Once the line holding "2 Min Reading" is found in the entries below, transcribe exactly every line up to and including the one holding "is the home for great culture", but leave out the pictures.

========

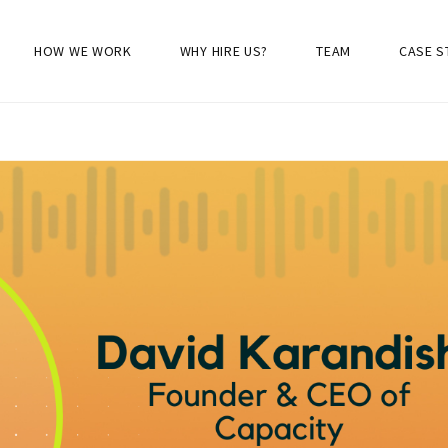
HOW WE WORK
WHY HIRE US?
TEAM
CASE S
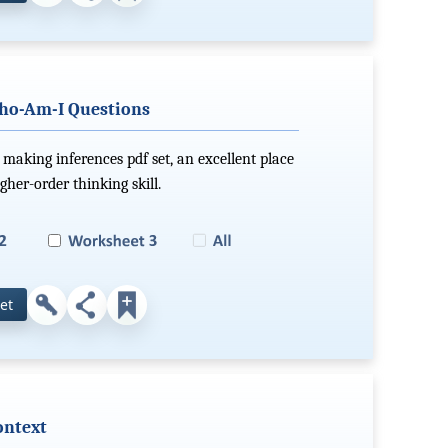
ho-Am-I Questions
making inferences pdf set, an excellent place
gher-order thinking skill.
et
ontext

========

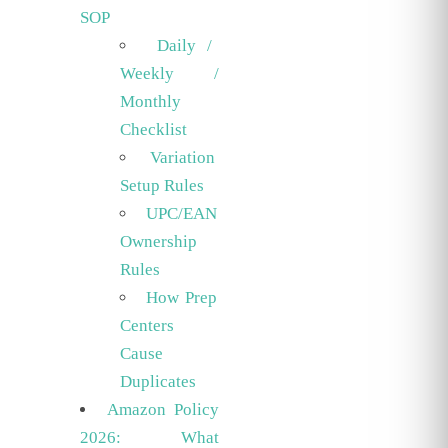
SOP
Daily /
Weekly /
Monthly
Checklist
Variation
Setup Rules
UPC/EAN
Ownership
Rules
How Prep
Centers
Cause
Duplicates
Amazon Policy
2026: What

========

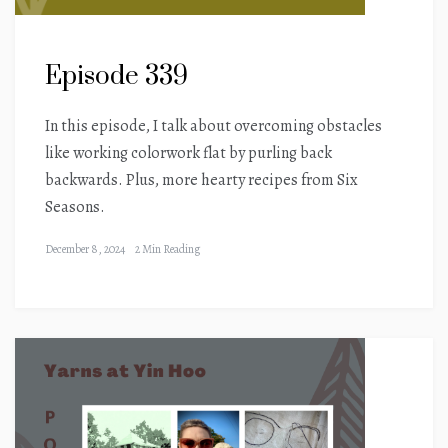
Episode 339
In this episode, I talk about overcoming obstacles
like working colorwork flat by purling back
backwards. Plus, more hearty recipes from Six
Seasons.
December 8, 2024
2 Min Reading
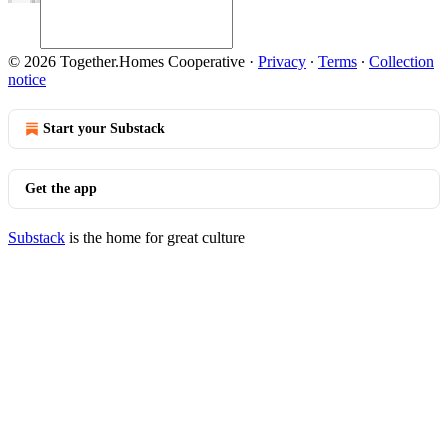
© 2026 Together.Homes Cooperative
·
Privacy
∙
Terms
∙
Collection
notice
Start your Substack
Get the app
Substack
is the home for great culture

========

Solution below:
2 Min Reading
© 2026 Together.Homes Cooperative
·
Privacy
∙
Terms
∙
Collection
notice
Start your Substack
Get the app
Substack
is the home for great culture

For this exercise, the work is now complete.